Memory Files: Why QMD Format
Why QMD?
Several practical reasons:
- Metadata tagging - Each file now carries its own metadata, making it easier to query and organize
- Future-proofing - If we ever want to generate reports or dashboards from memory data, QMD plays nicely with Quarto’s tooling
- Consistency - Our blog posts already use QMD frontmatter, so memory files matching that format feels natural
- Extensibility - We can add custom fields as needs evolve (priority, sentiment, related-tasks)
The migration wasn’t painful - we wrote a small script to add frontmatter to existing files. The payoff is a more organized, more queryable memory system going forward.
The Benefits
After several months of running this system, here’s what we’ve gained:
Continuity Without Overhead
The agent genuinely remembers previous conversations. It knows about ongoing projects, past decisions, and my preferences.
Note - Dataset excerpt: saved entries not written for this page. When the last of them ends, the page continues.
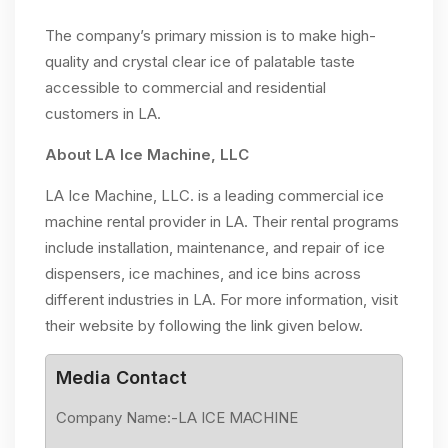
The company’s primary mission is to make high-
quality and crystal clear ice of palatable taste
accessible to commercial and residential
customers in LA.
About LA Ice Machine, LLC
LA Ice Machine, LLC. is a leading commercial ice
machine rental provider in LA. Their rental programs
include installation, maintenance, and repair of ice
dispensers, ice machines, and ice bins across
different industries in LA. For more information, visit
their website by following the link given below.
Media Contact
Company Name:-LA ICE MACHINE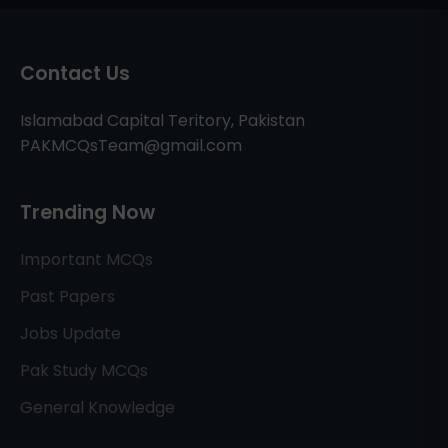
Contact Us
Islamabad Capital Teritory, Pakistan
PAKMCQsTeam@gmail.com
Trending Now
Important MCQs
Past Papers
Jobs Update
Pak Study MCQs
General Knowledge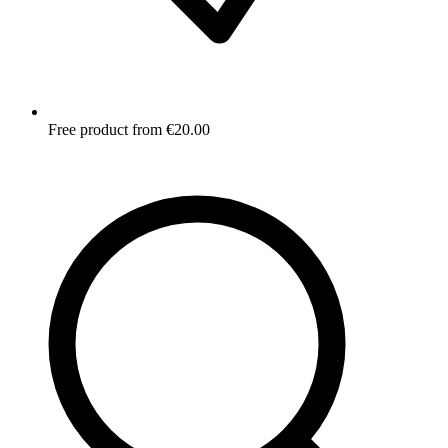
Free product from €20.00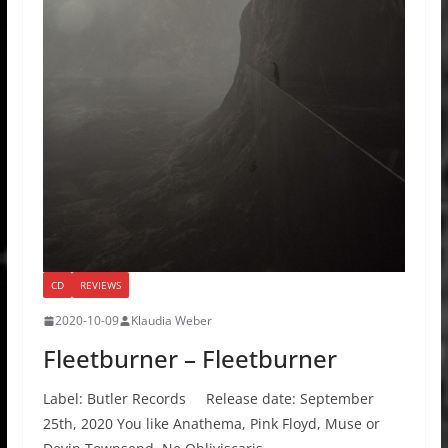
CD
REVIEWS
2020-10-09
Klaudia Weber
Fleetburner – Fleetburner
Label: Butler Records Release date: September
25th, 2020 You like Anathema, Pink Floyd, Muse or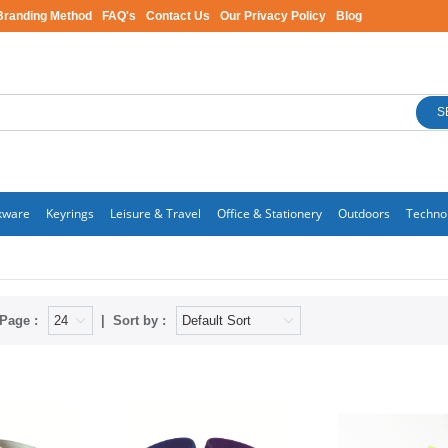
Branding Method
FAQ's
Contact Us
Our Privacy Policy
Blog
S
kware
Keyrings
Leisure & Travel
Office & Stationery
Outdoors
Techno
Page :
Sort by :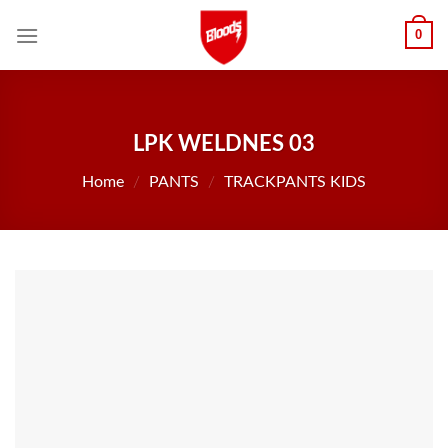
Skip
0
to
content
LPK WELDNES 03
Home
/
PANTS
/
TRACKPANTS KIDS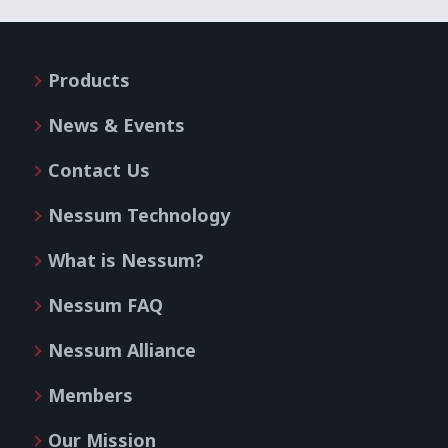
Products
News & Events
Contact Us
Nessum Technology
What is Nessum?
Nessum FAQ
Nessum Alliance
Members
Our Mission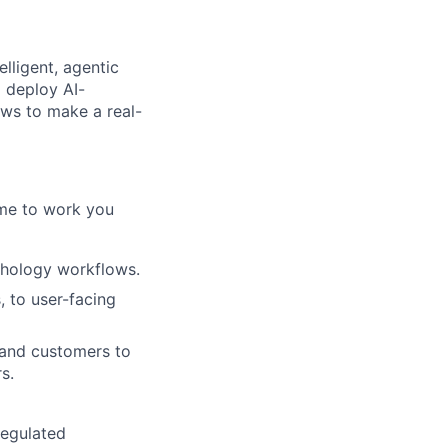
elligent, agentic
d deploy AI-
ows to make a real-
ome to work you
athology workflows.
 to user-facing
 and customers to
s.
regulated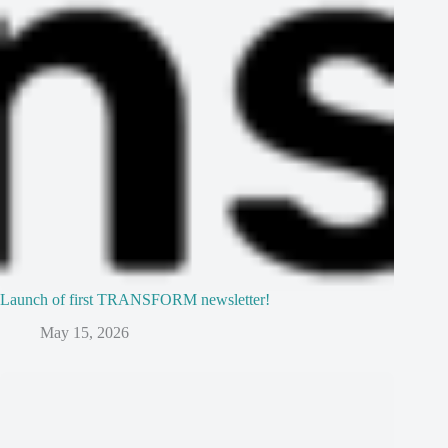
Launch of first TRANSFORM newsletter!
May 15, 2026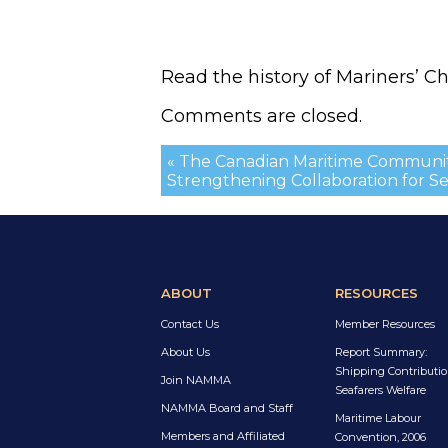
Read the history of Mariners’ C
Comments are closed.
« The Canadian Maritime Communit
Strengthening Collaboration for Se
ABOUT
RESOURCES
Contact Us
Member Resources
About Us
Report Summary:
Shipping Contributio
Join NAMMA
Seafarers Welfare
NAMMA Board and Staff
Maritime Labour
Members and Affiliated
Convention, 2006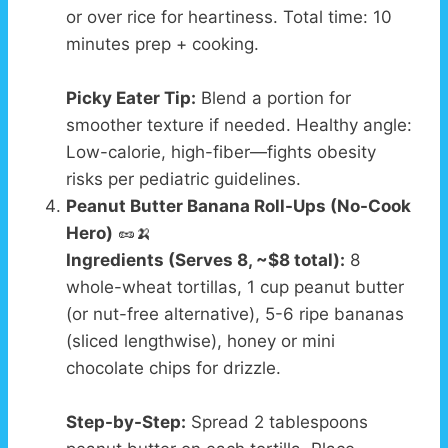
or over rice for heartiness. Total time: 10
minutes prep + cooking.
Picky Eater Tip:
Blend a portion for
smoother texture if needed. Healthy angle:
Low-calorie, high-fiber—fights obesity
risks per pediatric guidelines.
Peanut Butter Banana Roll-Ups (No-Cook
Hero)
🥜🍌
Ingredients (Serves 8, ~$8 total):
8
whole-wheat tortillas, 1 cup peanut butter
(or nut-free alternative), 5-6 ripe bananas
(sliced lengthwise), honey or mini
chocolate chips for drizzle.
Step-by-Step:
Spread 2 tablespoons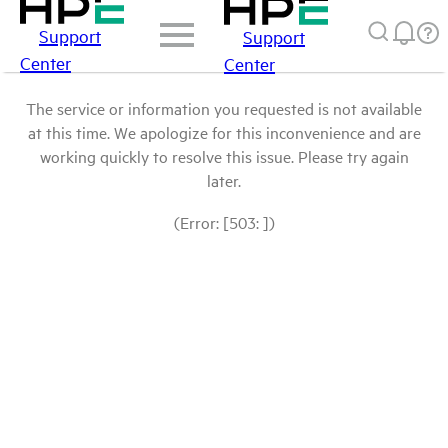
Support
Support
Center
Center
The service or information you requested is not available
at this time. We apologize for this inconvenience and are
working quickly to resolve this issue. Please try again
later.
(Error: [503: ])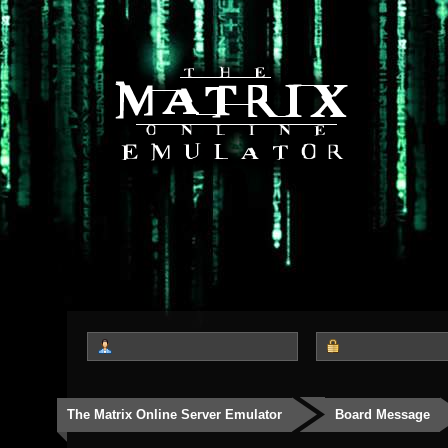
The Matrix Online Server Emulator
Board Message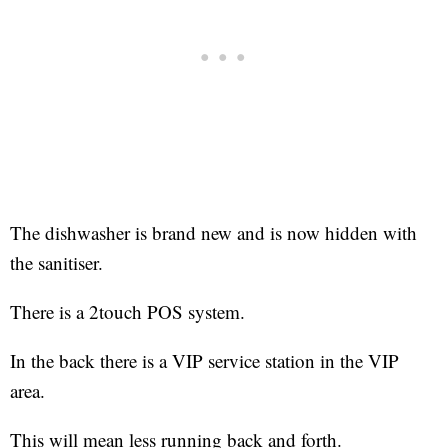
The dishwasher is brand new and is now hidden with
the sanitiser.
There is a 2touch POS system.
In the back there is a VIP service station in the VIP
area.
This will mean less running back and forth.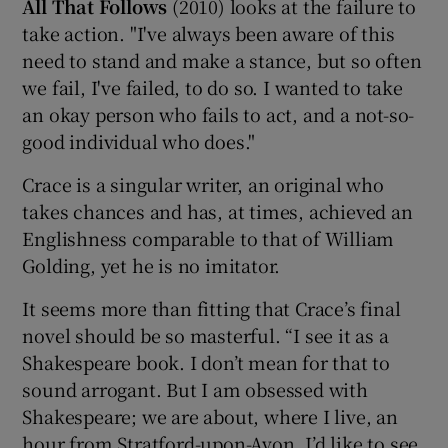
All That Follows
(2010) looks at the failure to
take action. "I've always been aware of this
need to stand and make a stance, but so often
we fail, I've failed, to do so. I wanted to take
an okay person who fails to act, and a not-so-
good individual who does."
Crace is a singular writer, an original who
takes chances and has, at times, achieved an
Englishness comparable to that of William
Golding, yet he is no imitator.
It seems more than fitting that Crace’s final
novel should be so masterful. “I see it as a
Shakespeare book. I don’t mean for that to
sound arrogant. But I am obsessed with
Shakespeare; we are about, where I live, an
hour from Stratford-upon-Avon. I’d like to see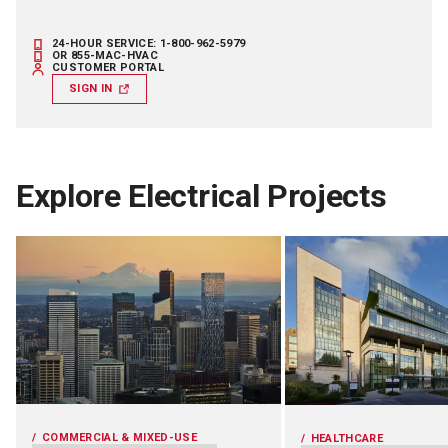
24-HOUR SERVICE: 1-800-962-5979
OR 855-MAC-HVAC
CUSTOMER PORTAL
SIGN IN
Explore Electrical Projects
COMMERCIAL & MIXED-USE
HEALTHCARE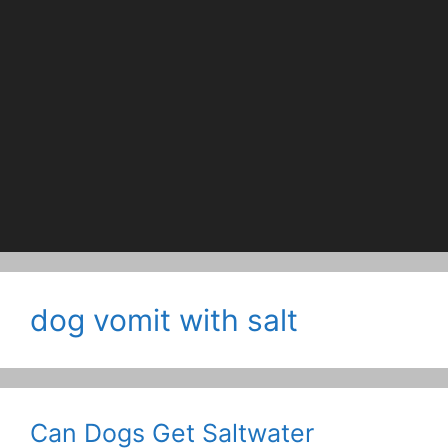
dog vomit with salt
Can Dogs Get Saltwater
But it doesn’t drag around megabytes of context - it loads what’s relevant and leaves the rest.
Heartbeat-Friendly
The periodic heartbeat system (running checks every ~30 minutes) uses the memory system to track state. We maintain a heartbeat-state.json that tracks when we last checked emails, calendar, weather, etc. This prevents redundant work and lets the agent be genuinely helpful without being annoying.
Debuggability
When the agent does something unexpected, I can trace through the memory files and understand what context it was working with. No black boxes - everything is readable text.
Security by Default
The separation between main-session and shared-context memory means the agent can’t accidentally share private context. It’s not a configuration flag that can be forgotten - it’s architecturally enforced.
Human-Readable Audit Trail
Every decision, every important event, every lesson learned gets recorded. I can look back at any day’s notes and see exactly what happened. It’s like having a detailed operating log for an autonomous system.
What We’d Do Differently
Honesty time - if we were rebuilding this:
- Search functionality - Currently, finding something means grepping through files. A simple index or tagging system would help.
- Automatic pruning - Old daily notes accumulate. We should have a policy to archive or compress notes older than X months.
- Memory retrieval scoring - Not all memories are equally relevant. A system that scores context by relevance (rather than just recency) would improve response quality.
These are on the roadmap, but the current system works well enough that they’ve been lower priority.
The Bottom Line
Memory management for autonomous agents isn’t just about storage - it’s about giving the agent a sense of self and continuity. We’ve built a system that’s simple (flat files), intentional (curated over accumulated), and practical (human-readable, debuggable, secure).
The QMD migration is a small change, but it represents an ongoing commitment to keeping the memory system organized as the agent grows more capable. Because at the end of the day, an agent is only as good as what it remembers.